WHAT IS NEEDED ->
From the line that holds "This screenshot has height=720, width=866." to the last line below, retype everything exactly and nothing else; omit pictures.

DATASET EXTRACT ->
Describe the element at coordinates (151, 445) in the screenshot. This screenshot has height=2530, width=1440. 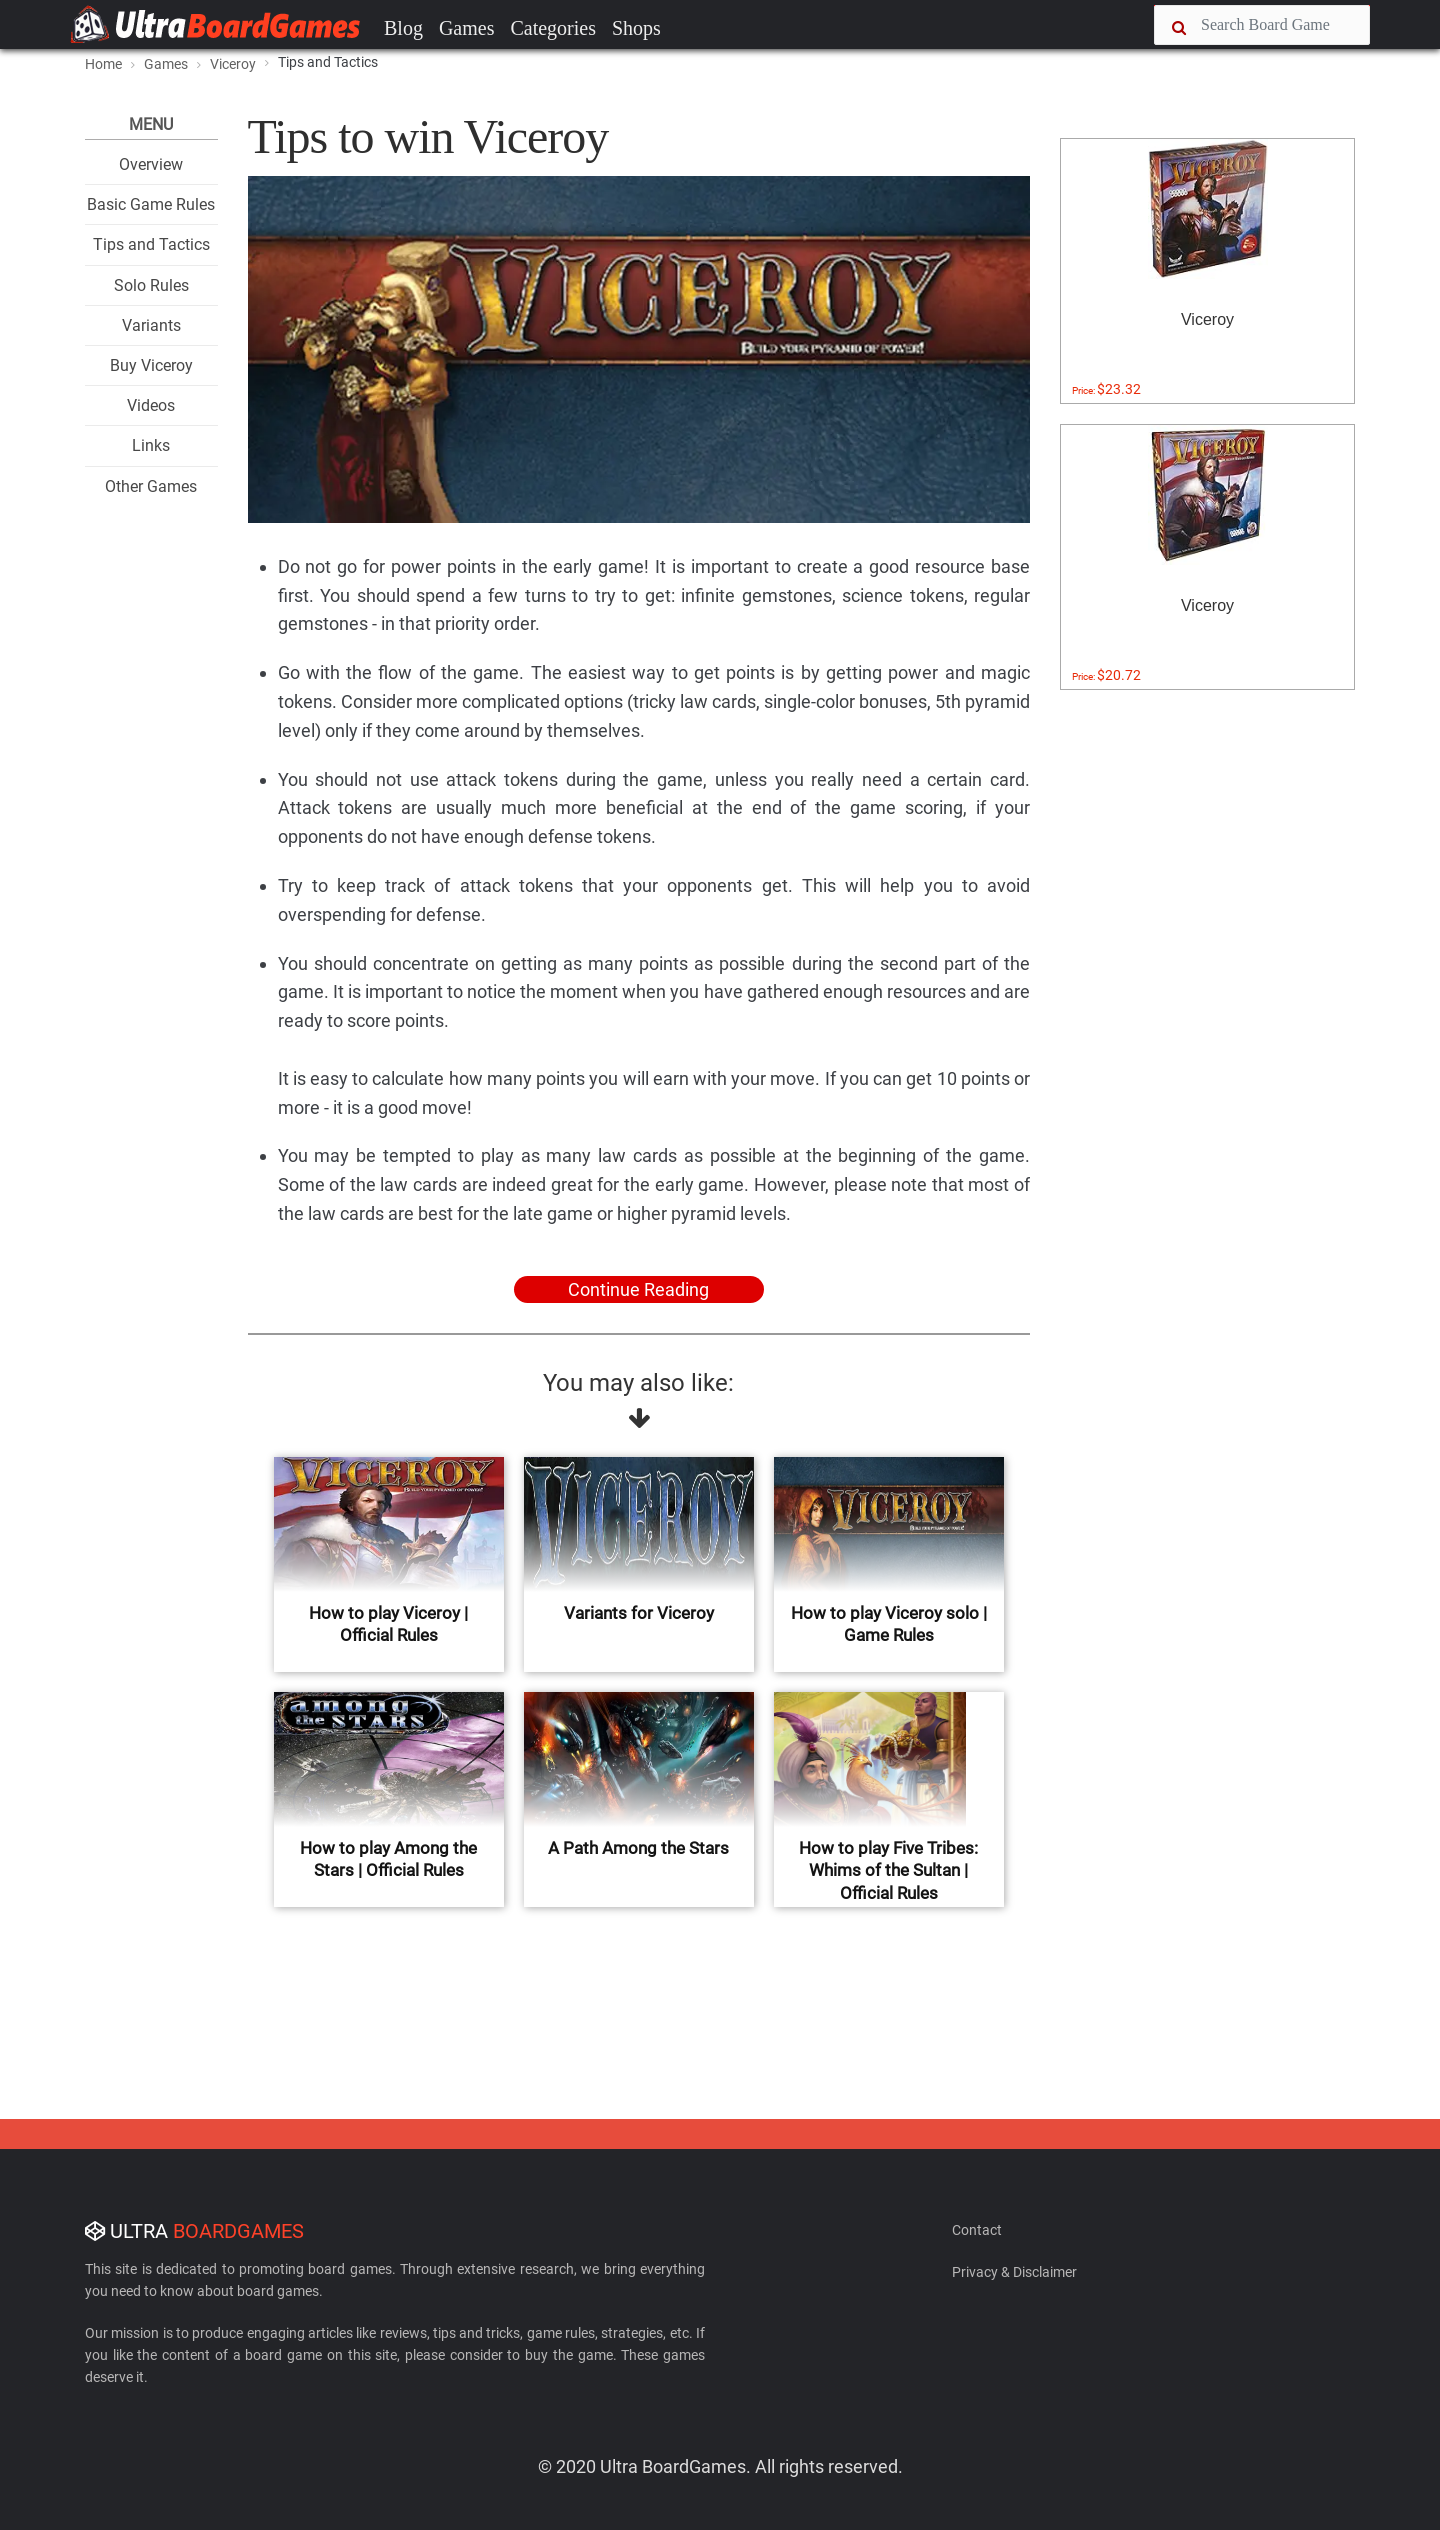
I see `Links` at that location.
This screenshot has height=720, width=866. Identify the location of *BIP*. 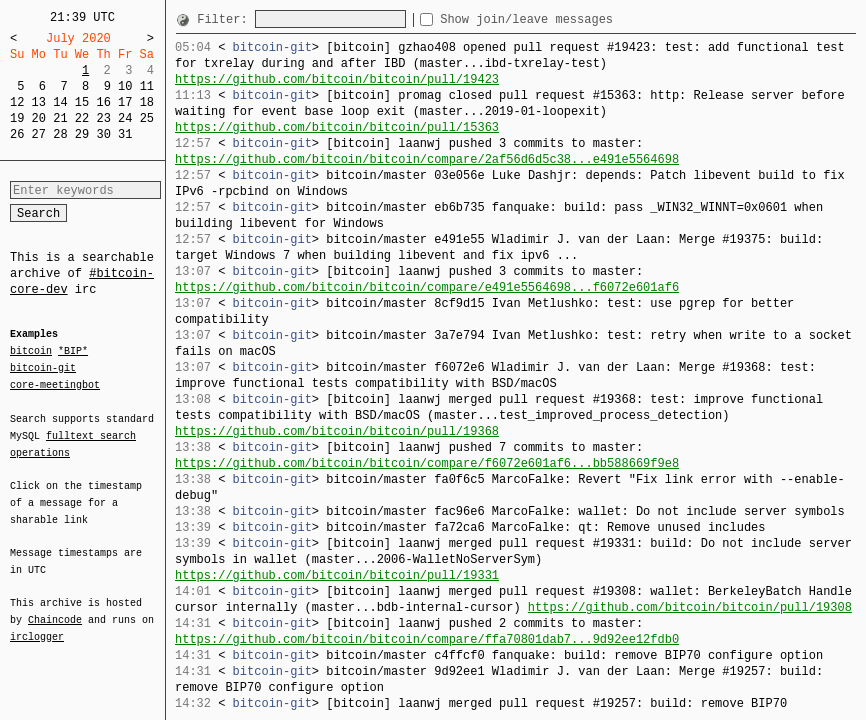
(73, 352).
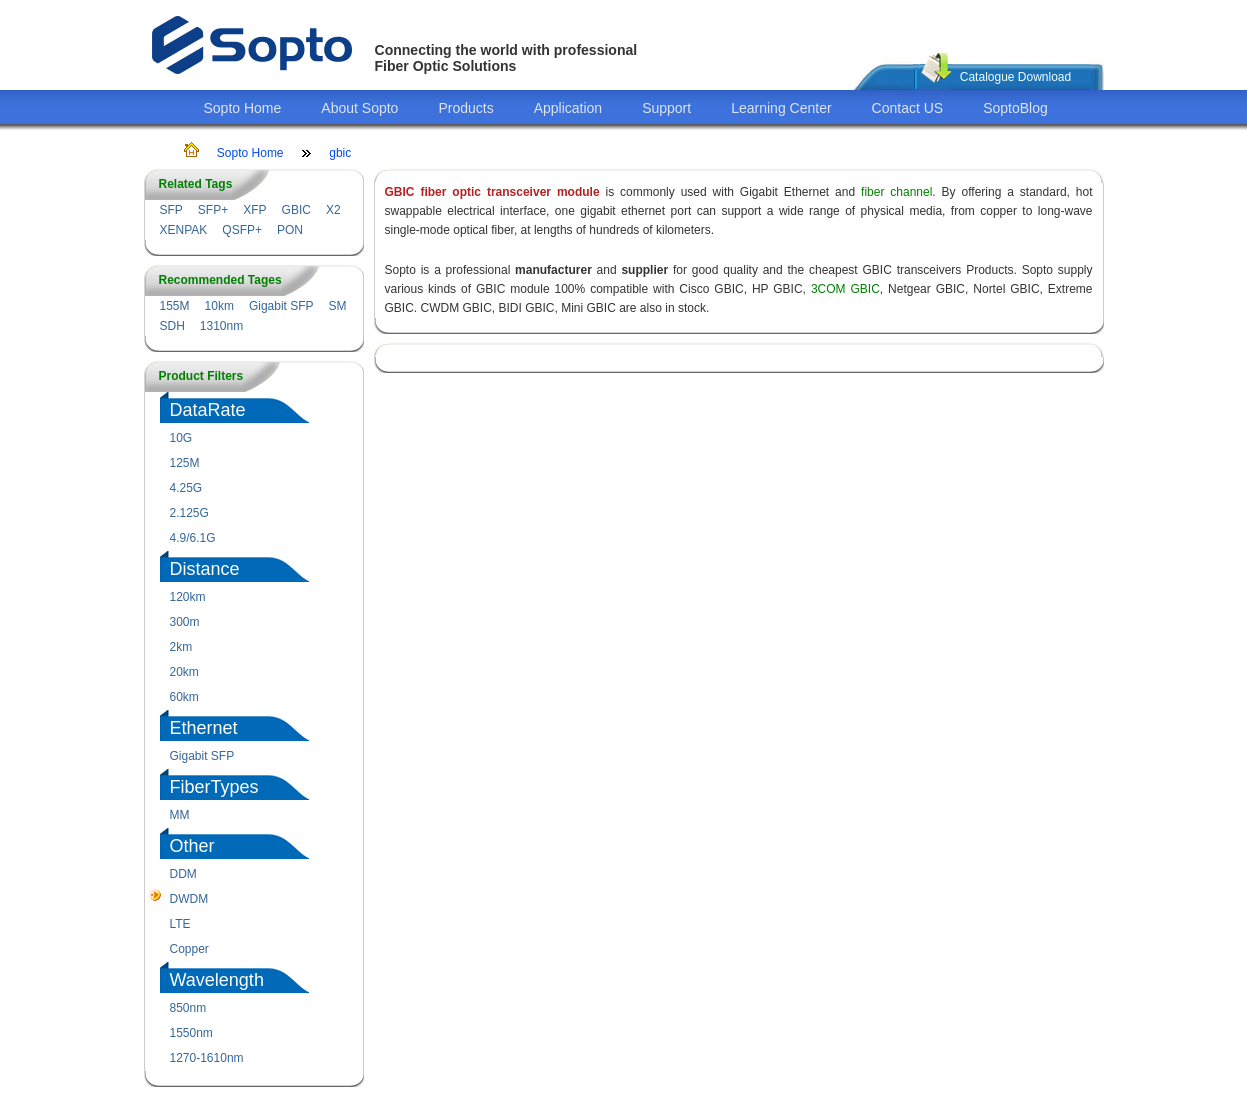 The height and width of the screenshot is (1109, 1247). Describe the element at coordinates (213, 210) in the screenshot. I see `SFP+` at that location.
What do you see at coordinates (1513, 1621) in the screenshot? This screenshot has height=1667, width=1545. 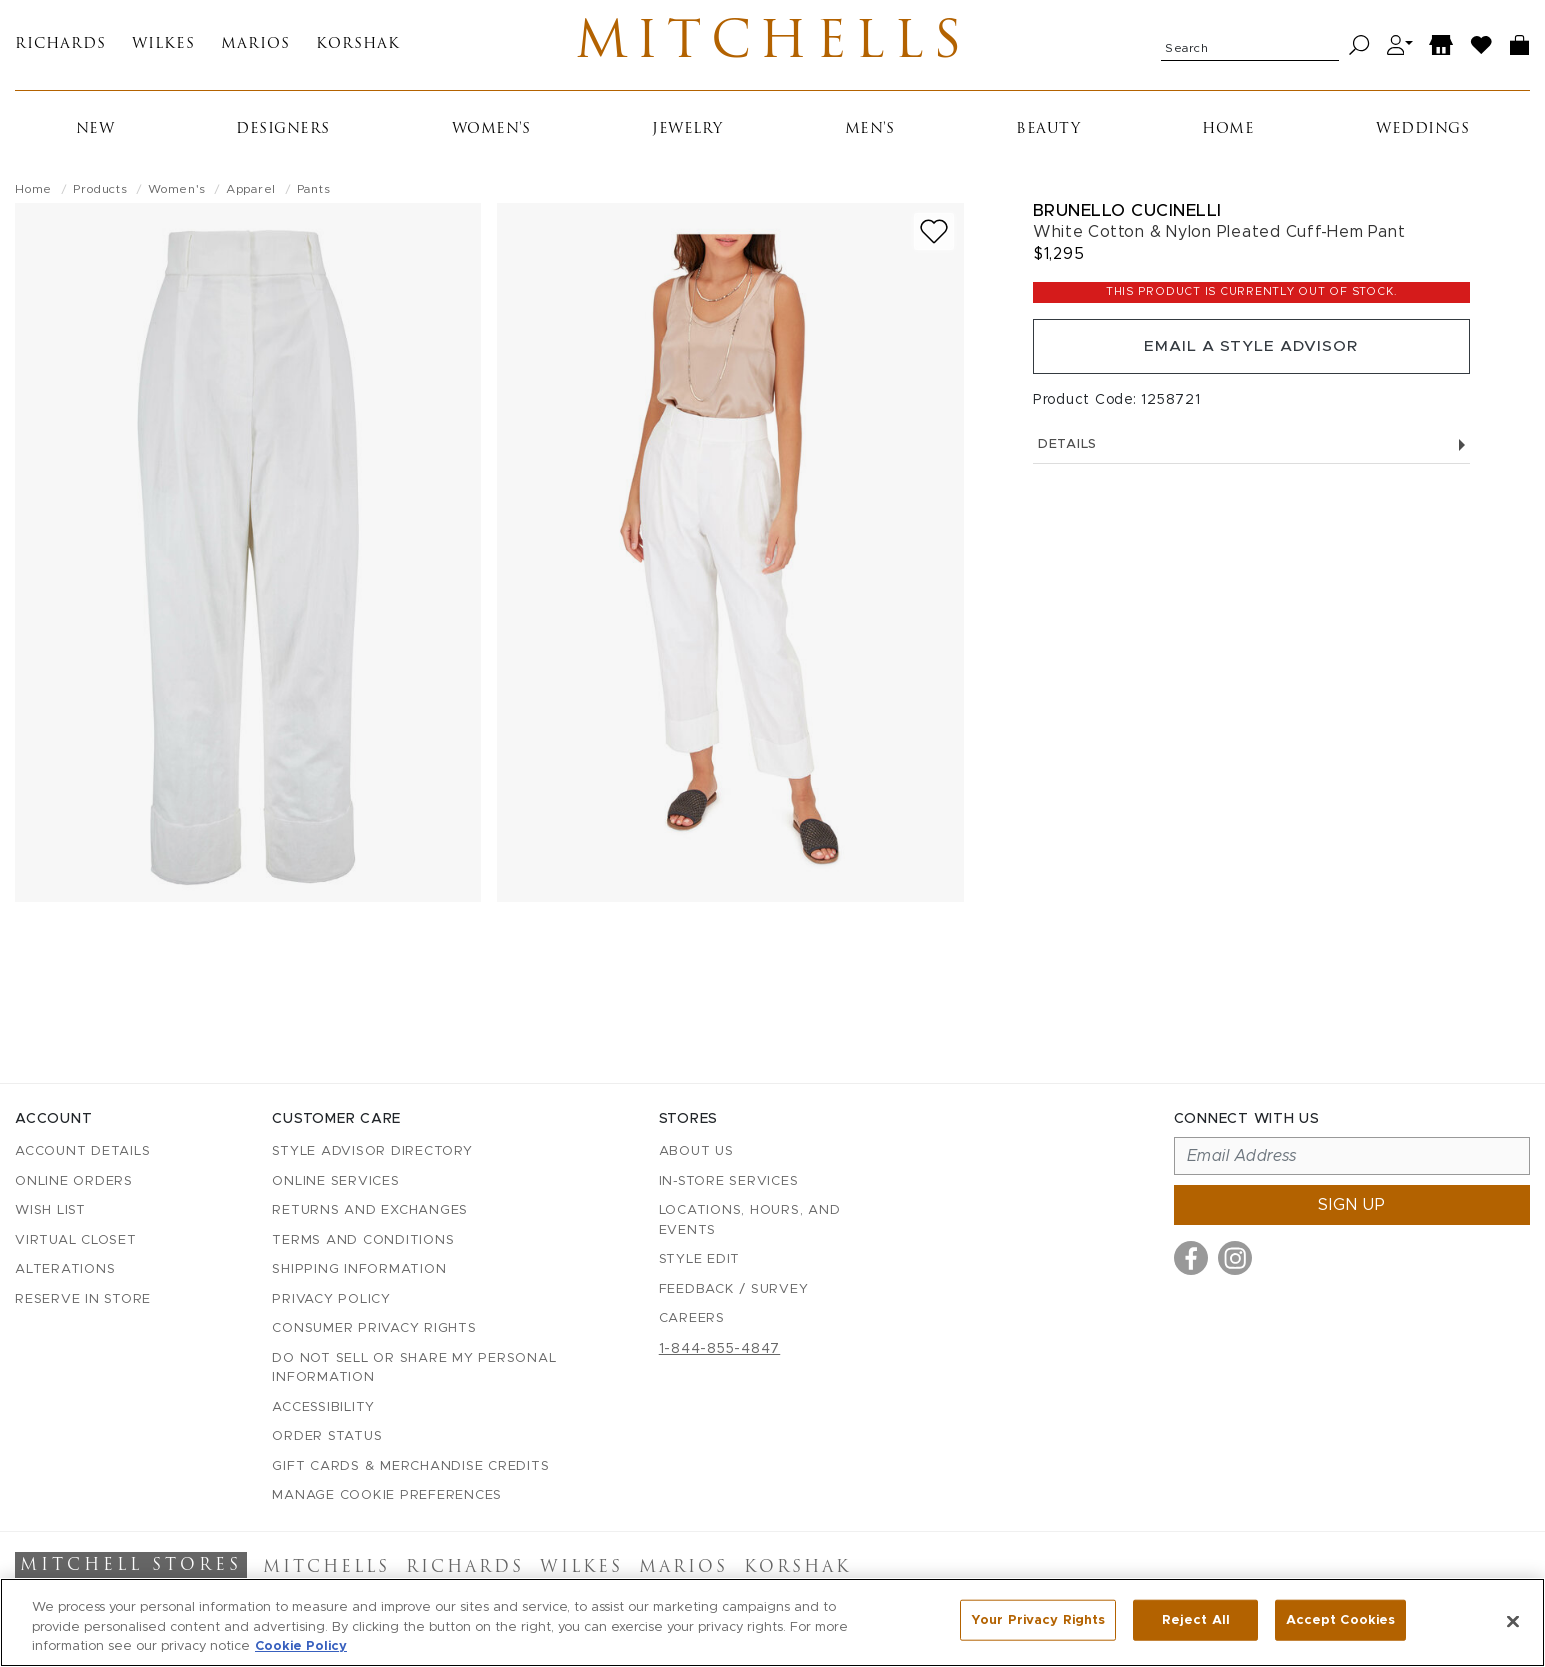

THE ANSWER ->
This screenshot has height=720, width=866. Identify the location of *BIP*. 
(73, 352).
 The height and width of the screenshot is (1109, 1247). Describe the element at coordinates (213, 210) in the screenshot. I see `SFP+` at that location.
What do you see at coordinates (1513, 1621) in the screenshot? This screenshot has height=1667, width=1545. 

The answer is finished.